Team

Resilient Coasts Indicators Team, (Left to Right) Greg, Michelle, Jackie, Stephanie Chang, Tugce, Christopher

Resilient Coasts Indicators Team: (Left to Right) Greg Oulahen, Michelle Marteleira, Jackie Yip, Stephanie Chang, Tugce Conger and Christopher Carter

 

Coastal Indicators Project

Stephanie Chang Ph.D

Dr. Chang is a professor at the University of British Columbia, Canada, with the School of Community and Regional Planning (SCARP) and the Institute for Resources, Environment, and Sustainability (IRES). She has held a Canada Research Chair in Disaster Management and Urban Sustainability (Tier 2, 2004-2013). Dr. Chang has published extensively on the socio-economic impact of natural disasters, modeling disaster losses, urban risk dynamics, critical infrastructure systems and interdependencies, economic evaluation of disaster mitigations, and disaster recovery. She has served on the U.S. National Research Council’s Committee on Disaster Research in the Social Sciences and its Committee on Earthquake Resilience – Research, Implementation, and Outreach.

 

Jackie Yip

Jackie is a doctoral student at the Institute for Resources, Environment, and Sustainability (IRES) at UBC. Her background is in Meteorology (MSc) and Environmental Science (BSc and honours).

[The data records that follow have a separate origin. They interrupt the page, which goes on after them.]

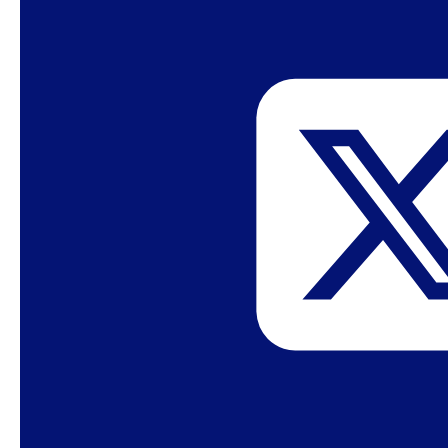
Quando as leis não bastam: o encarceramento
de grávidas no Brasil
– Le Monde
Publicações e recursos
O corpo na pesquisa social
– Revista Política &
Trabalho N. 47
Mulheres Chefes de Família no Brasil
– Estudos
Sobre Seguros – Edição 32
Dossiê Lesbocídios: as histórias que ninguém
conta
– Núcleo de Inclusão Social (NIS) e Nós:
dissidências feministas
Dossiê: História das Mulheres, Gênero e
Identidades Femininas na África Meridional
–
Cadernos Pagu n.49 2017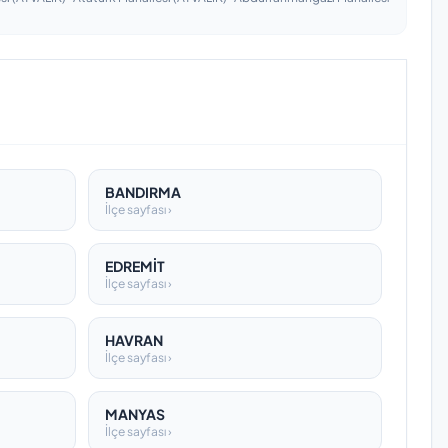
BANDIRMA
İlçe sayfası ›
EDREMİT
İlçe sayfası ›
HAVRAN
İlçe sayfası ›
MANYAS
İlçe sayfası ›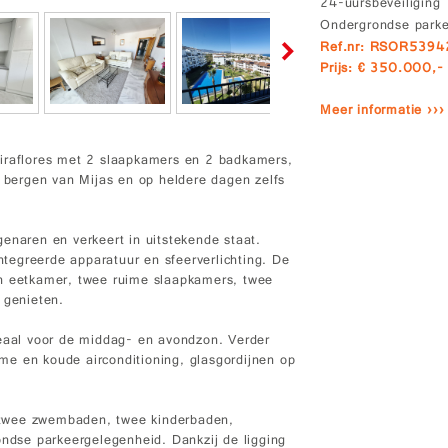
24-uursbeveiliging
Ondergrondse park
Ref.nr: RSOR539
Prijs: € 350.000,-
Meer informatie ›››
Miraflores met 2 slaapkamers en 2 badkamers,
e bergen van Mijas en op heldere dagen zelfs
enaren en verkeert in uitstekende staat.
tegreerde apparatuur en sfeerverlichting. De
en eetkamer, twee ruime slaapkamers, twee
 genieten.
deaal voor de middag- en avondzon. Verder
e en koude airconditioning, glasgordijnen op
 twee zwembaden, twee kinderbaden,
ondse parkeergelegenheid. Dankzij de ligging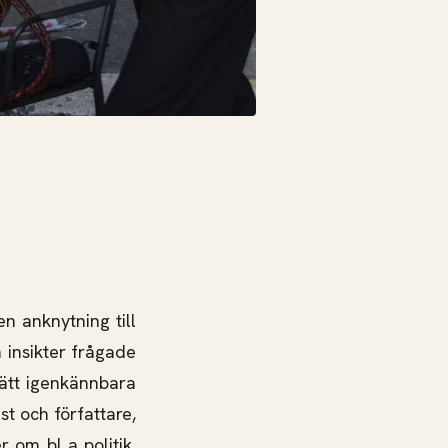
 anknytning till
h insikter frågade
lätt igenkännbara
st och författare,
r om bl a politik,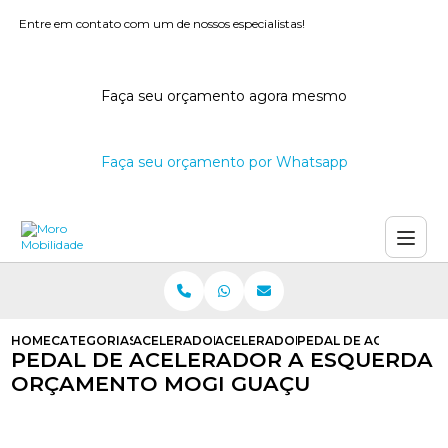
Entre em contato com um de nossos especialistas!
Faça seu orçamento agora mesmo
Faça seu orçamento por Whatsapp
HOME
CATEGORIAS
ACELERADORES A ESQUERDA
ACELERADOR A ESQUERDA PCD
PEDAL DE ACELERADO
PEDAL DE ACELERADOR A ESQUERDA
ORÇAMENTO MOGI GUAÇU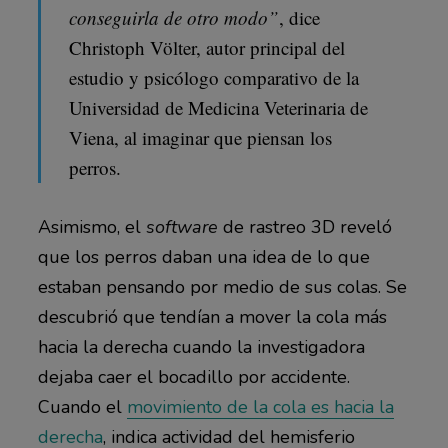
conseguirla de otro modo”
, dice
Christoph Völter, autor principal del
estudio y psicólogo comparativo de la
Universidad de Medicina Veterinaria de
Viena, al imaginar que piensan los
perros.
Asimismo, el
software
de rastreo 3D reveló
que los perros daban una idea de lo que
estaban pensando por medio de sus colas. Se
descubrió que tendían a mover la cola más
hacia la derecha cuando la investigadora
dejaba caer el bocadillo por accidente.
Cuando el
movimiento de la cola es hacia la
derecha
, indica actividad del hemisferio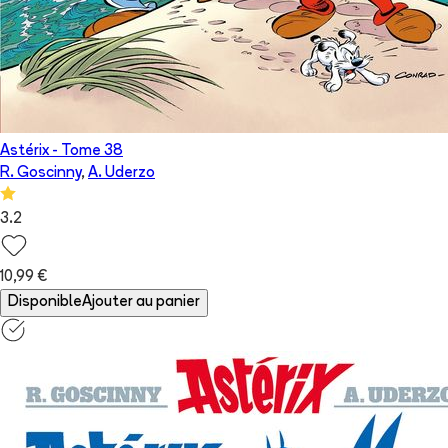
Astérix
- Tome
38
R. Goscinny
,
A. Uderzo
3.2
10,99 €
Disponible
Ajouter au panier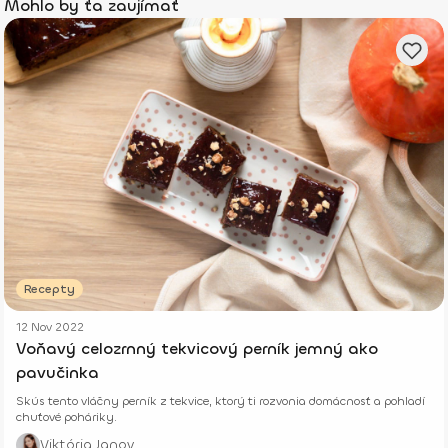
Mohlo by ťa zaujímať
Recepty
12 Nov 2022
Voňavý celozrnný tekvicový perník jemný ako
pavučinka
Skús tento vláčny perník z tekvice, ktorý ti rozvonia domácnosť a pohladí
chuťové poháriky.
Viktória Janov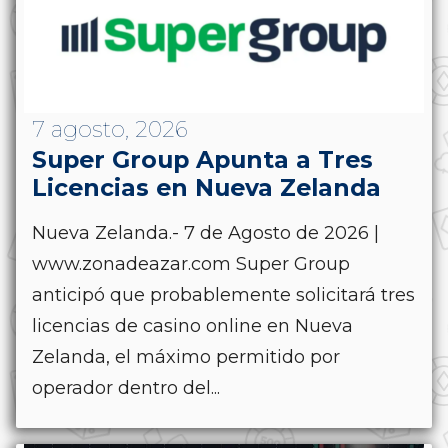
7 agosto, 2026
Super Group Apunta a Tres
Licencias en Nueva Zelanda
Nueva Zelanda.- 7 de Agosto de 2026 |
www.zonadeazar.com Super Group
anticipó que probablemente solicitará tres
licencias de casino online en Nueva
Zelanda, el máximo permitido por
operador dentro del...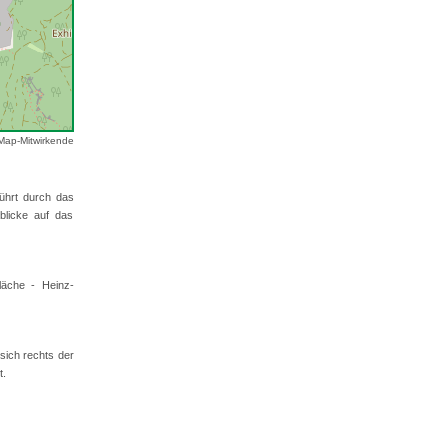
Map-Mitwirkende
ührt durch das
blicke auf das
läche - Heinz-
sich rechts der
t.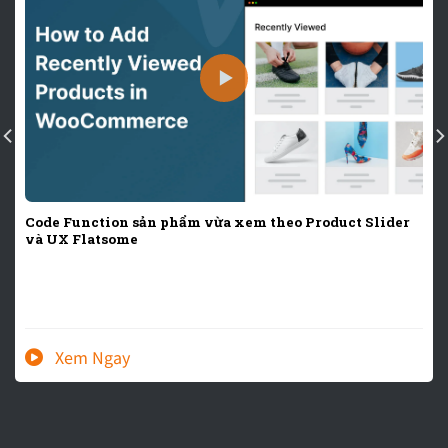
Code Function sản phẩm vừa xem theo Product Slider
và UX Flatsome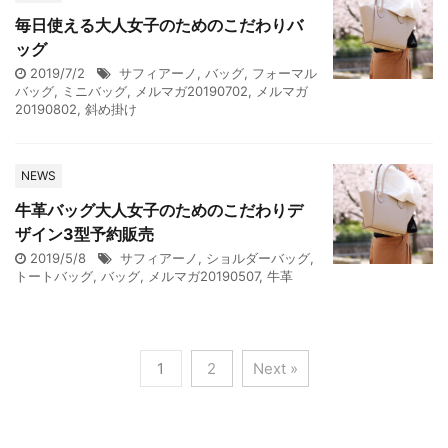
毎日使える大人女子のためのこだわりバ
ッグ
2019/7/2
サフィアーノ
,
バッグ
,
フォーマル
バッグ
,
ミニバッグ
,
メルマガ20190702
,
メルマガ
20190802
,
斜め掛け
NEWS
牛革バッグ大人女子のためのこだわりデ
ザイン3型予約販売
2019/5/8
サフィアーノ
,
ショルダーバッグ
,
トートバッグ
,
バッグ
,
メルマガ20190507
,
牛革
1
2
Next »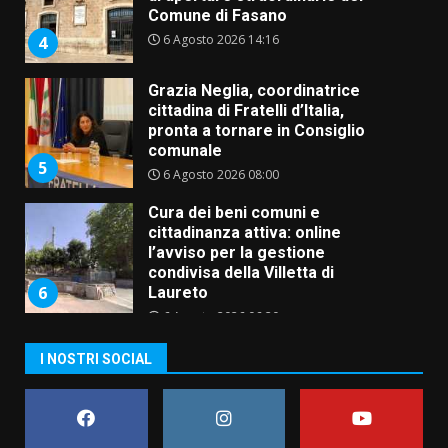
Comune di Fasano
6 Agosto 2026 14:16
4
Grazia Neglia, coordinatrice
cittadina di Fratelli d’Italia,
pronta a tornare in Consiglio
comunale
5
6 Agosto 2026 08:00
Cura dei beni comuni e
cittadinanza attiva: online
l’avviso per la gestione
condivisa della Villetta di
6
Laureto
6 Agosto 2026 06:20
La magia del Minareto e la prima
I NOSTRI SOCIAL
assoluta de “L’Albergo
Belvedere. Il rapimento”
6 Agosto 2026 06:15
7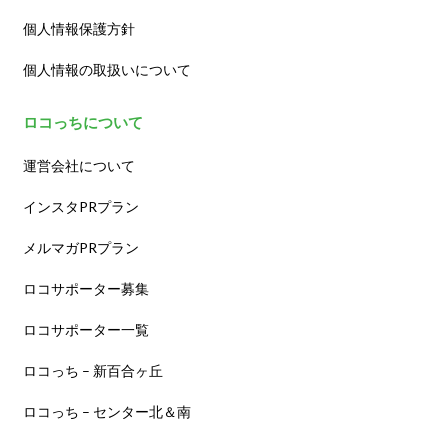
個人情報保護方針
個人情報の取扱いについて
ロコっちについて
運営会社について
インスタPRプラン
メルマガPRプラン
ロコサポーター募集
ロコサポーター一覧
ロコっち – 新百合ヶ丘
ロコっち – センター北＆南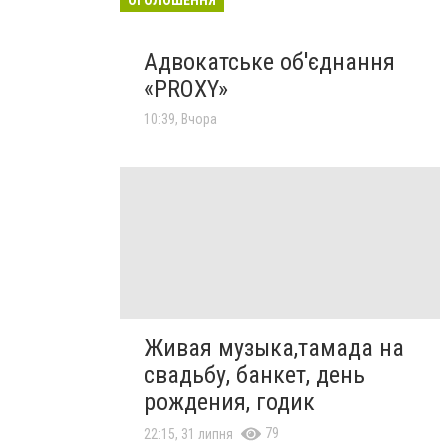
Адвокатське об'єднання
«PROXY»
10:39, Вчора
Живая музыка,тамада на
свадьбу, банкет, день
рождения, годик
79
22:15, 31 липня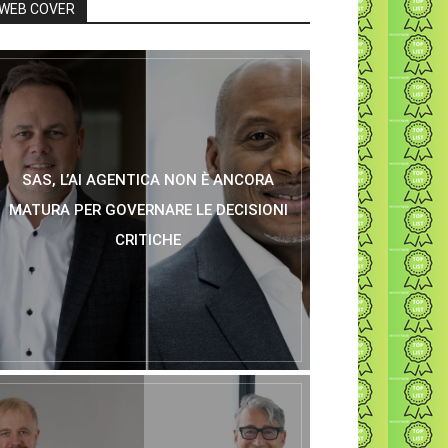
WEB COVER
SAS, L’AI AGENTICA NON È ANCORA
MATURA PER GOVERNARE LE DECISIONI
CRITICHE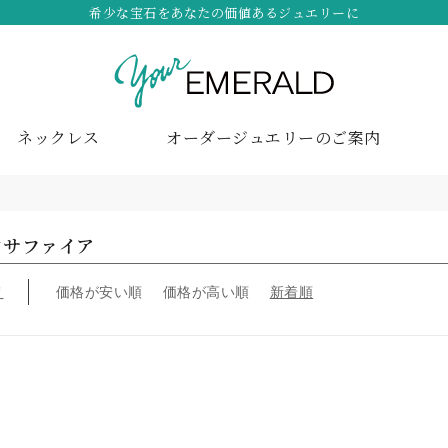
希少な宝石をあなたの価値あるジュエリーに
ネックレス
オーダージュエリーのご案内
クサファイア
え
価格が安い順
価格が高い順
新着順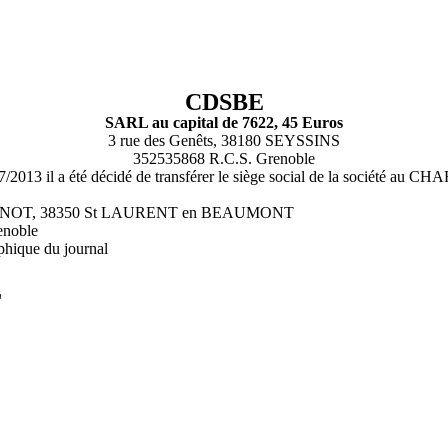
CDSBE
SARL au capital de 7622, 45 Euros
3 rue des Genêts, 38180 SEYSSINS
352535868 R.C.S. Grenoble
5/07/2013 il a été décidé de transférer le siège social de la soc
DENOT, 38350 St LAURENT en BEAUMONT
enoble
phique du journal
L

As a research assistant for this MEOPAR project, her role focuses on methodological development and data analysis and collection. For her PhD dissertation research, she collaborates with the City of Vancouver to develop and apply a new approach to identify socio-economic impact scenarios of sea-level rise and coastal flooding.

 

Tugce Conger

Tugce is a doctoral student in Resource Management and Environmental Studies (RMES) program at UBC and has an undergraduate and a masters degree in Urban and Regional Planning with a focus on urban place making.  Her role in this MEOPAR project is focused on natural and environmental indicators and variables .  Her personal research is on green infrastructure for coastal resilience to storm flooding and sea level rise in the Salish Sea Region.

 

Greg Oulahen

Greg Oulahen is a postdoctoral fellow working with Dr. Stephanie Chang in the School of Community and Regional Planning at the University of British Columbia. Greg’s postdoctoral research investigates institutional factors that influence peoples’ vulnerability to coastal hazards in communities on the Strait of Georgia. Greg completed his PhD in Geography at Western University under the co-supervision of Dr. Gordon McBean and Dr. Dan Shrubsole, where his research was supported by SSHRC and the Coastal Cities at Risk project. His doctoral research investigated how factors related to societal structural forces, human agency, and place interact to produce unequal vulnerability to flood hazards in Metro Vancouver.

 

Rebecca Chaster

Rebecca was born and raised in Metro Vancouver, completed her undergraduate degree in Human Geography at UBC and today is  a MA (Planning) candidate at UBC’s School of Community and Regional Planning. Rebecca’s role on the MEOPAR project is to to gather data for and build the database of vulnerability indicators, and has also researched the creation of appropriate vulnerability indicators for Canada’s coast. Her individual research focuses on sea level rise adaptation and local government capacity to increase resilience to climate impacts.

 

Christopher Carter

Christopher Carter is a masters student in the School of Community and Regional Planning(SCARP) at UBC. He has completed an Bachelor of Science in geography, social anthropology and film at Montana State University – Bozeman,  is actively engaged in filmmaking and action research with indigenous and agricultural communities in world regions and serves on the 2015-16 United Nations University working group on the Warsaw Mechanism for Loss and Damages. Christopher contributes visual communications, public engagement and qualitative approaches to understanding social and economic vulnerability to the MEOPAR project. His personal research focuses on social vulnerability and disaster resiliency of place approaches to Integrated Flood Hazard Management Planning(IFHMP) in the coastal flood prone community of Squamish British Columbia.

 

Michelle Marteleira

Michelle studied Public Affairs and International Policy Management at Carleton University from 2007-2011. After finishing her degree, Michelle spent three years working with environmental and agricultural sustainability organizations in Bolivia, Peru, and the Dominican Republic. She is currently a Masters of Planning student at UBC, and has focused her research on international disaster management and community resilience. As a MEOPAR researcher, Michelle is overseeing the social demographic indicators of the Hazards Vulnerability Similarity Index.

 

Emily Gray

Emily is currently pursuing her master’s degree in planning with the School of Community and Regional Planning at UBC. She has a Bachelor of Arts in Geography from UBC through the Environment and Sustainability stream, which led her to a series of jobs in environmental planning and education. With her master’s, Emily will be focusing her research on the vulnerability of different communities and how they adapt and respond to natural hazards and disasters. Her role in the MEOPAR project is to gather data for and help to build a knowledge library of the tools that communities use in coping with coastal hazards.